While looking for tarantulas in the wild by scrutinising tree-holes, tree trunks and tree barks where they usually live, the research team headed by Ranil Nanayakkara of Biodiversity Education and Research (BEAR) saw to their delight not just a mother-tarantula but about 15 spiderlings of a particular species thought by some to be extinct or on the brink of extinction.
Soon after, the team also found about 15 more male, female and juvenile tarantulas within a 10km radius around the female with the spiderlings, the Sunday Times understands, with the “discovery” being special because this species was also believed to be restricted to Haragama in the Kandy district, with their numbers dwindling.
“It is the tarantula species Poecilotheria smithi and we found them in the Matale district an aerial distance of 30 km from Haragama,” says Ranil, declining to give the specific area because they are still writing up the paper and conducting the taxonomy work and are fearful that there may be attempts to collect them illegally for the pet trade.
The team’s research includes the determination whether the P. smithi tarantulas found recently are a “relict population”, according to him.
Ranil then leads us back in time to the information collated about tarantulas in Sri Lanka.
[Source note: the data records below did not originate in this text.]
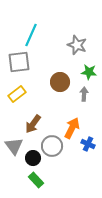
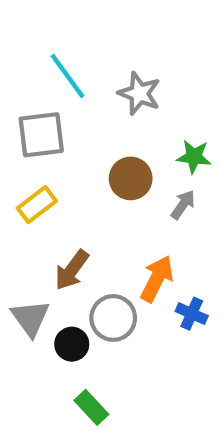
cyan line: (31, 35) -> (67, 76), turned -60
gray star: (77, 45) -> (139, 93), moved
gray arrow: (84, 94) -> (183, 205), turned 32
green rectangle: (36, 180) -> (91, 407), moved

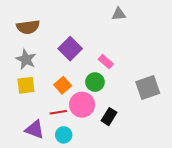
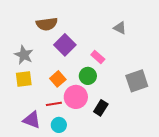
gray triangle: (119, 14) -> (120, 28), moved, turned 32
brown semicircle: (28, 27) -> (47, 24), moved

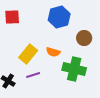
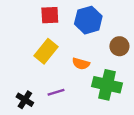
red square: (12, 17) -> (50, 15), moved
yellow rectangle: (28, 54) -> (46, 51), moved

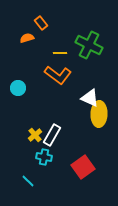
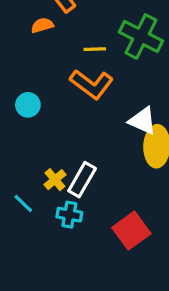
cyan line: (28, 181) -> (23, 203), moved

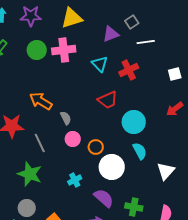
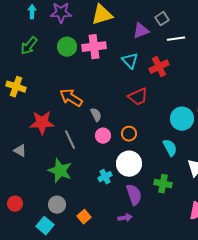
cyan circle: (134, 122) -> (182, 119), moved
orange circle: (96, 147) -> (129, 134), moved
white circle: (112, 167) -> (129, 164), moved
purple semicircle: (104, 198) -> (134, 195), turned 30
green cross: (134, 207) -> (163, 184), moved

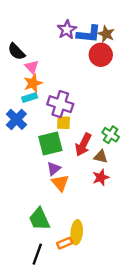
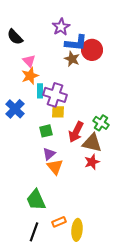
blue L-shape: (89, 34) -> (76, 43), moved
brown star: (106, 34) -> (72, 59), moved
black semicircle: (16, 51) -> (15, 37), moved
cyan rectangle: (30, 97) -> (40, 91), moved, turned -72
green square: (50, 143) -> (46, 131), size x0.6
brown triangle: (101, 157) -> (92, 143), size x1.5
yellow ellipse: (77, 232) -> (77, 230), moved

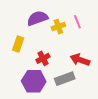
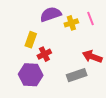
red cross: (43, 58) -> (44, 54), moved
purple hexagon: (34, 81) -> (31, 75), moved

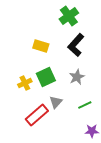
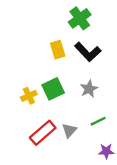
black L-shape: (76, 45) -> (88, 52), turned -85
yellow rectangle: (41, 46) -> (58, 50), moved, turned 56
gray triangle: (56, 102) -> (69, 130), moved

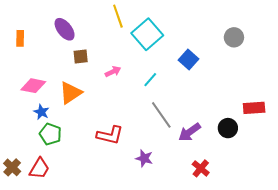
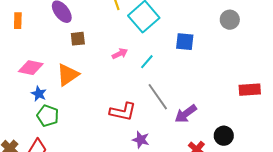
blue square: (189, 59) -> (185, 42), turned -36
pink arrow: (113, 72) -> (120, 54), moved
black circle: (228, 128) -> (224, 136), moved
red L-shape: (110, 135) -> (123, 112), moved

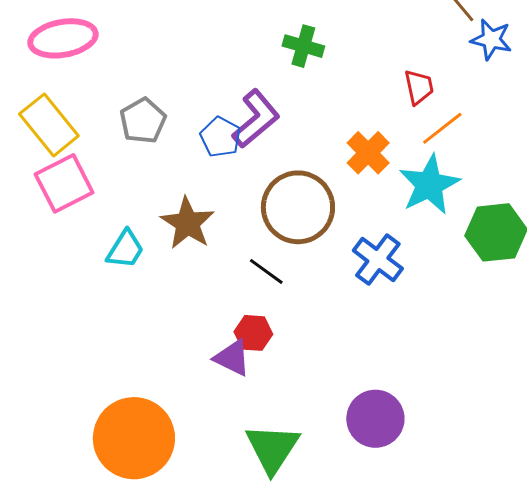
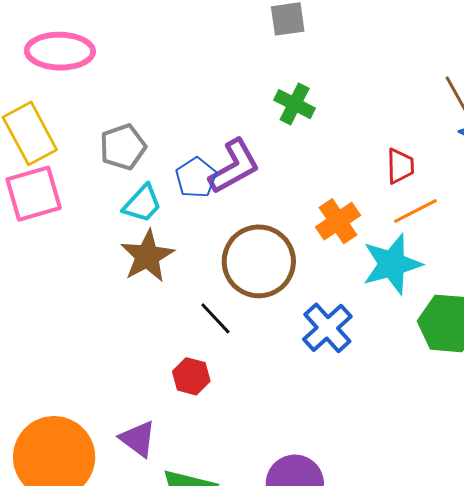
cyan trapezoid: (125, 249) -> (142, 204), moved
purple triangle: (232, 358) -> (138, 439), moved

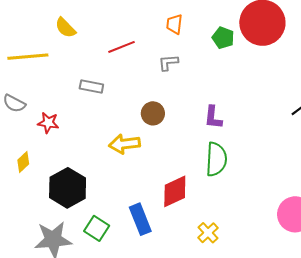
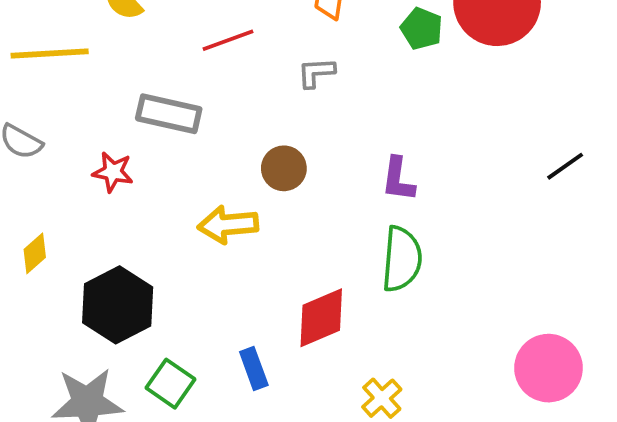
gray rectangle: (91, 86) -> (169, 114), size x1.4
red star: (48, 123) -> (113, 172), moved
blue rectangle: (140, 219) -> (254, 369), size x0.7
It had been way back in 1803 that tarantulas of the genus Poecilotheria were recorded here. Till 1885, this genus was monotypic, consisting of the single species P. fasciata and considered distribution-specific to Sri Lanka. In early 1895, R.I. Pocock had described the species P. subfusca and in 1899, the species P. ornata. In 1913, Strand had found P. uniformis and by 1996, more than 100 years after the very first discovery, British scientist Peter Kirk had described P. smithi with a type specimen collected from Haragama in the Kandy district. It was Kirk again in 2001 who found P. pederseni.
Even though there were several studies from 2002 to 2005, P. smithi had not been spotted in the wild elsewhere, with only a single specimen – a freshly moulted female – being discovered at Haragama, with researchers assuming that it was endangered and attributing its restriction to Haragama, to deforestation.
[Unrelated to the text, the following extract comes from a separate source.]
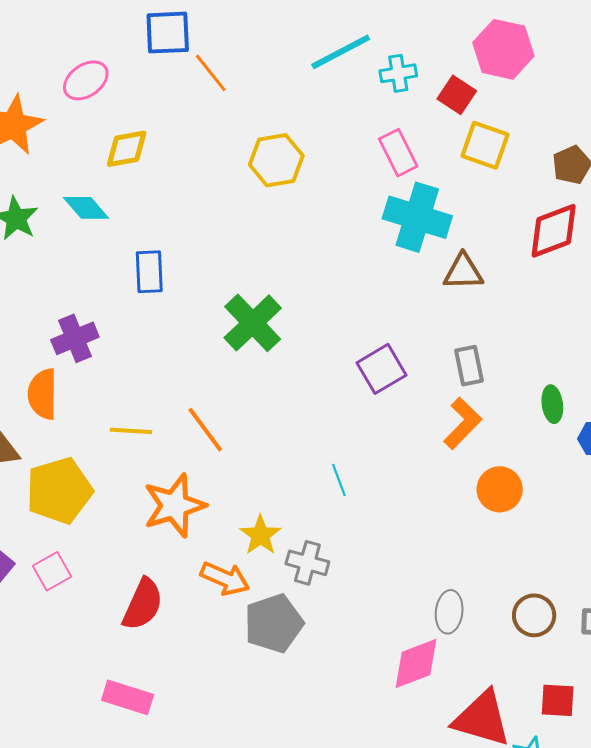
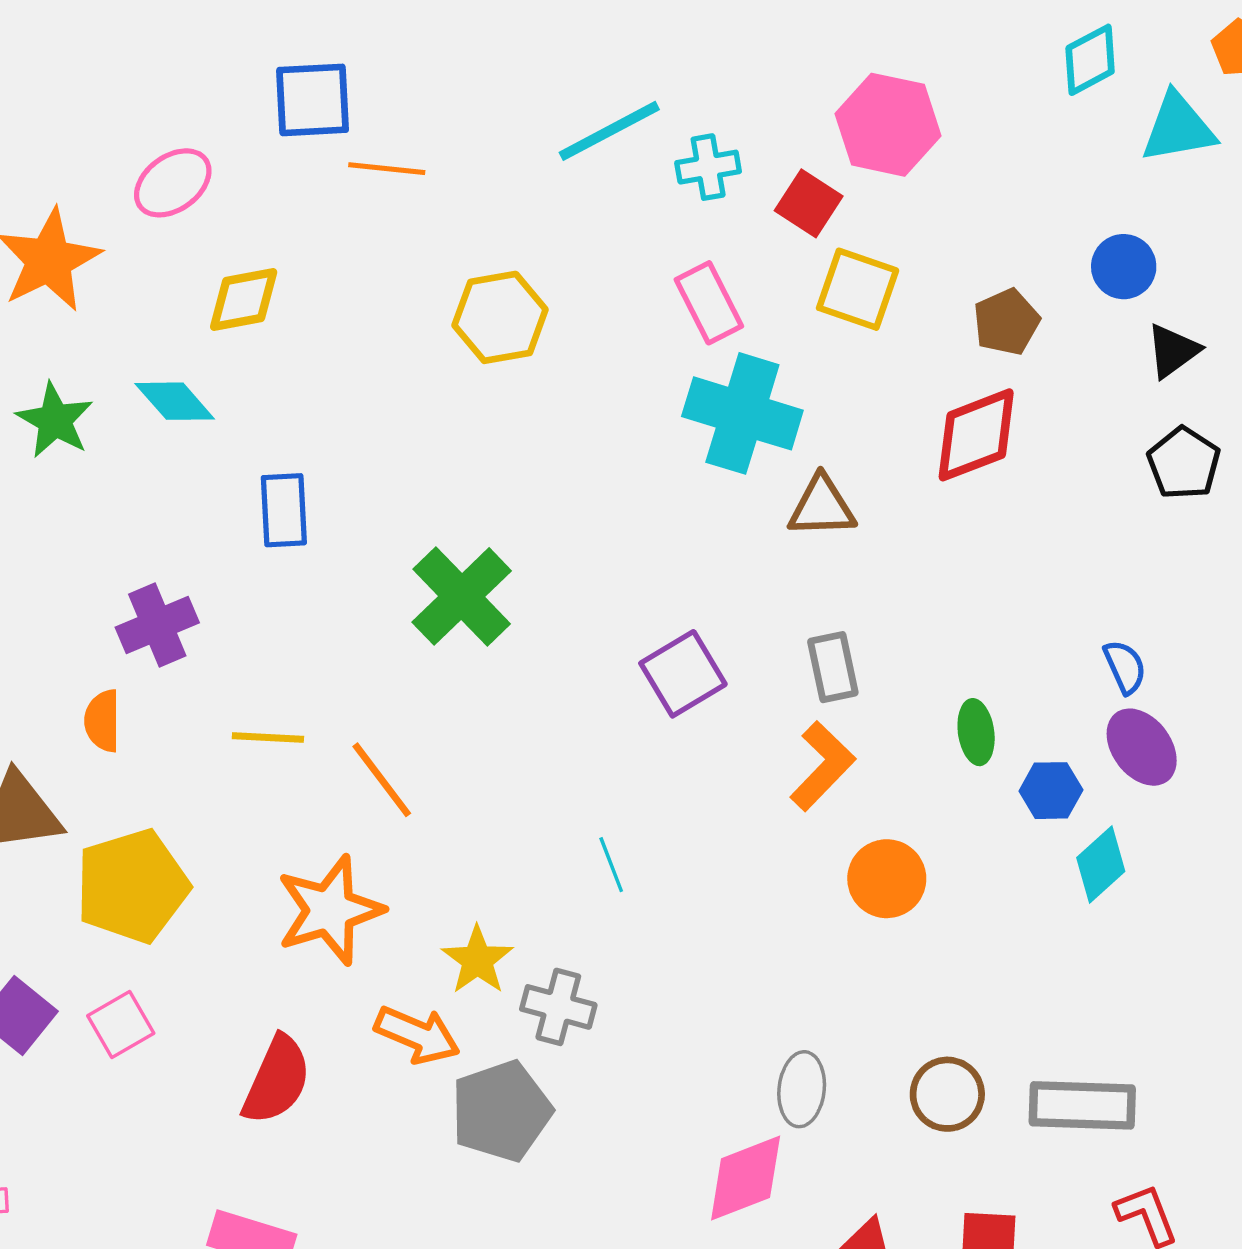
orange line: (211, 73) -> (387, 169), turned -45
orange semicircle: (43, 394) -> (102, 721), size x0.7
yellow line: (131, 431) -> (268, 738), moved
It was then that alarm signals had begun to appear, with the International Union for Conservation of Nature (IUCN) placing P. smithi on the “critically endangered list”, the Sunday Times learns.
August 2011 saw Lead Researcher Ranil along with co-founder of BEAR, Nilantha Vishvanath, and field assistant T.G. Tharaka Kusuminda under the guidance and supervision of Dr. G.A.S.M. Ganehiarachchi of the University of Kelaniya looking for the Poecilotheria genus in an island-wide search, for during the war lasting nearly 30 years no one had checked out the whole country.
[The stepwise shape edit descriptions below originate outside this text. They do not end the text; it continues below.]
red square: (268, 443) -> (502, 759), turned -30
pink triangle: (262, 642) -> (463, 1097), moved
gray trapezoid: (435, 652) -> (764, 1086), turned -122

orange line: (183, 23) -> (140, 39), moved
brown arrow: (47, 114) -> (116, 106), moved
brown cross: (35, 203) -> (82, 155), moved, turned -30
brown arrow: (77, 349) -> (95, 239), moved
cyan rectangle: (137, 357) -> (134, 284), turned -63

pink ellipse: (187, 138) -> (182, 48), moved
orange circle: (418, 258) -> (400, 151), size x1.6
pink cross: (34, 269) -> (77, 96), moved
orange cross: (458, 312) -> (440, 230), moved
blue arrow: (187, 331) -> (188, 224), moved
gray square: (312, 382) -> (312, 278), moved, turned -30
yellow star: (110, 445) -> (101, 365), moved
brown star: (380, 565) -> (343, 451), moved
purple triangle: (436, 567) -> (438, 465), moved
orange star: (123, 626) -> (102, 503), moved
The researchers are being supported by both the Department of Wildlife Conservation and the Biodiversity Secretariat and have been helped much by the Head of the Biodiversity Unit of the Customs, Samantha Gunasekara.
With their voices tinged with excitement, both Ranil and Nilantha explain how they came across P. smithi in the Matale district last month. Their deduction is that this is a “relict population” separated from the original group in the Kandy district by deforestation and urbanisation. The local perception had been that due to these areas being cleared up for fruit orchards and other cultivations, this species was on the verge of extinction. A relict population is a species of an earlier time surviving in an environment that has undergone considerable changes.
Explaining the finer details about these tarantulas which are nocturnal and arboreal, inhabiting tree holes, bark peel-offs and on occasion houses, Ranil says the females are significantly larger than the males and more colourful as well. They don’t weave webs to trap their prey but depend on speed to ambush it and envenom it. “These tarantulas are known for their colourful markings, lightning speed and potent venom.”
The female has its own micro-habitat which is a small area that is different to its surrounding areas with regard to environmental conditions, according to him. Citing the mother-tarantula found by them as an example, this scientist points out that she would remain in her habitat while the males who are nomadic would loiter in the same area, attracted to the female. Ranil who has moved from land to water as a researcher and is now back to land, seems to be one of a kind since he has carried out groundbreaking research on maritime as well as terrestrial mammals and other animals.
He has researched extensively on dugongs and cetaceans out at sea.Moving back to his current research, Ranil points out how tarantula species could be transported accidentally from their habitats to Colombo or other urban areas with loads of bananas or timber.
The island-wide survey was launched after their interest in tarantulas was kindled when Ranil was offered a dead tarantula literally on a platter when he was in the north. At that time it led to the discovery of what they think are two new species, P. cf regalis and P cf Hanumavilasumica in the north.
The survey due to end in November will hopefully be extended by another year due to the current findings, Ranil says, adding that what is unique is that all earlier studies as well as discoveries had been by foreigners but this is being carried out by a local team.